**DATA UNDER STUDY**
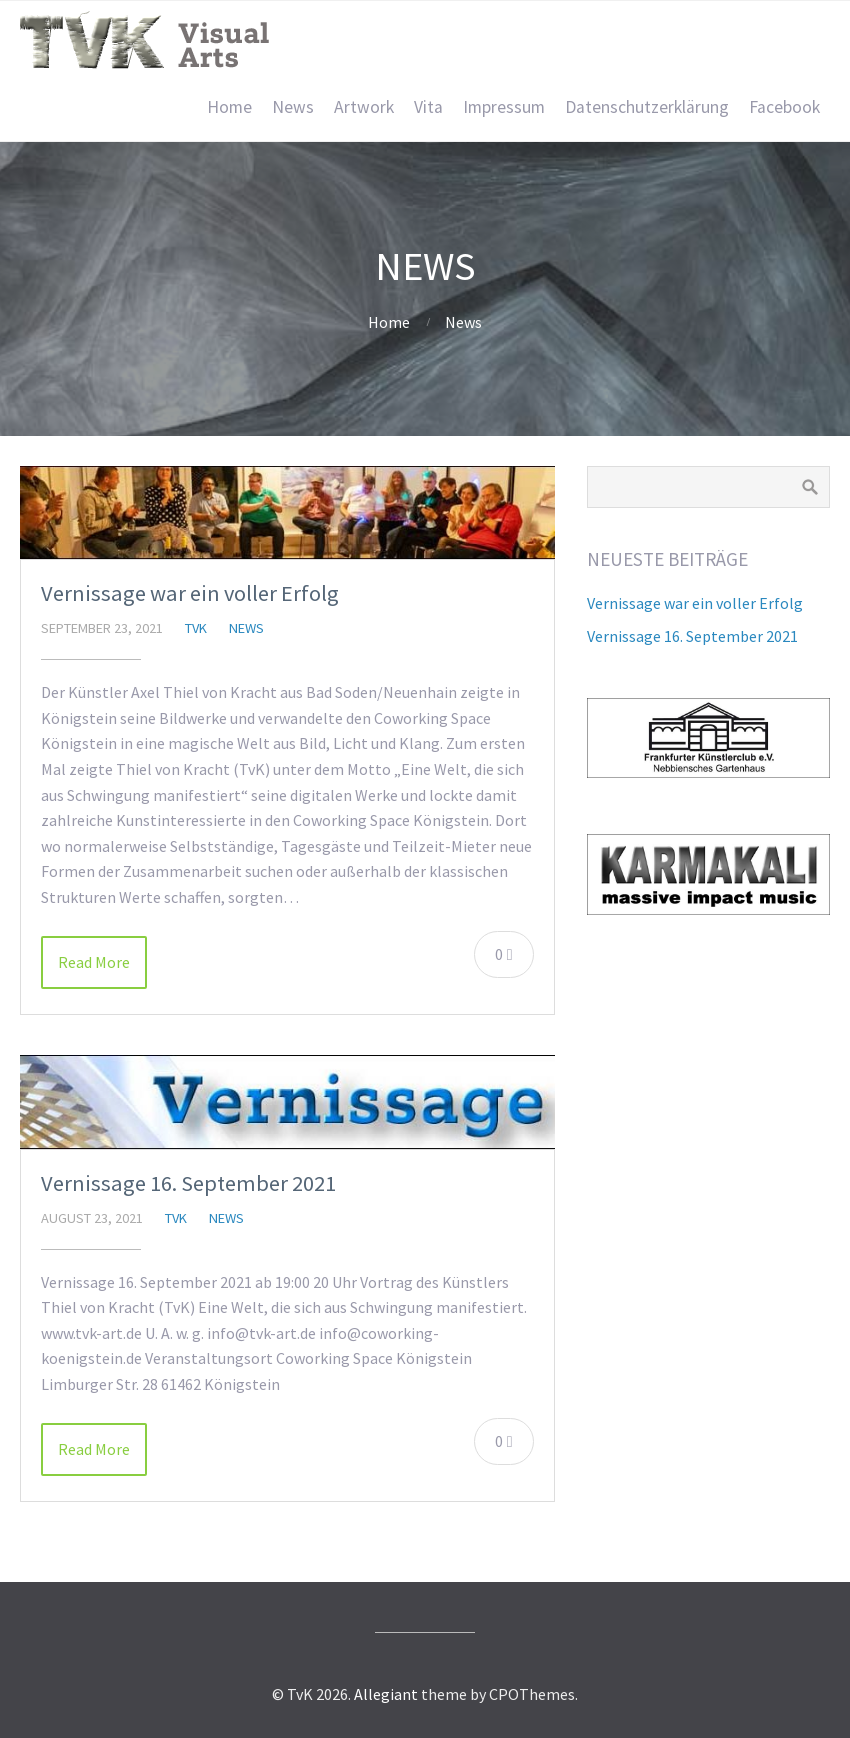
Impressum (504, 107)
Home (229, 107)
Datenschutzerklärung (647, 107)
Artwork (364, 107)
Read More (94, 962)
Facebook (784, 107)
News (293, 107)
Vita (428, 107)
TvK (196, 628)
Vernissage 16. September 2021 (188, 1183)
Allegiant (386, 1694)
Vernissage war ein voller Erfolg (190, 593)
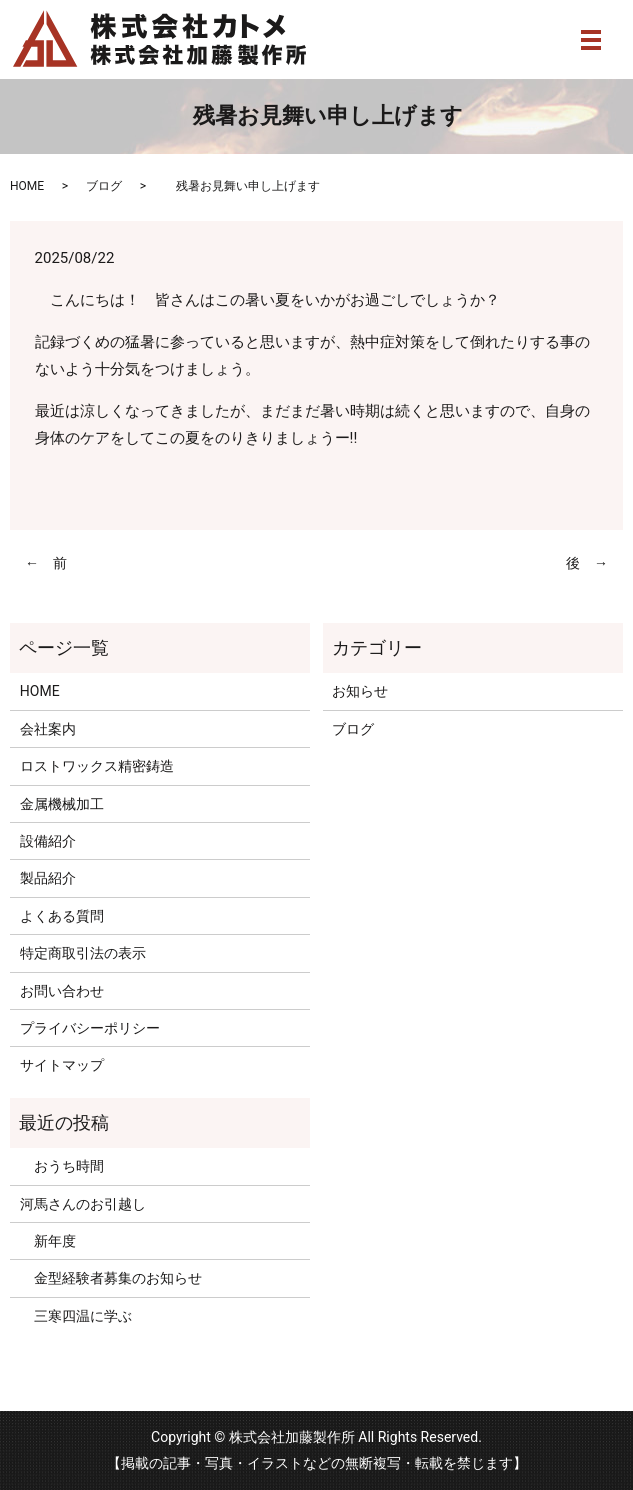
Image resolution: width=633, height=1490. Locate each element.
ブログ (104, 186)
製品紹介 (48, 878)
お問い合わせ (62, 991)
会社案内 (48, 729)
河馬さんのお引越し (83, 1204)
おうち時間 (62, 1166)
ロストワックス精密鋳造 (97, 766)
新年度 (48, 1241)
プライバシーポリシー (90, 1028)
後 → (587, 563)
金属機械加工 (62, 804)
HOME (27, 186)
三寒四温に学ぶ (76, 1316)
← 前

**EXERCISE OBJECTIVE**
From the records, copy every line that has the string "Vernissage" in it.

**SOLUTION TO THE PROBLEM**
Vernissage 16. September 2021 (188, 1183)
Vernissage war ein voller Erfolg (190, 593)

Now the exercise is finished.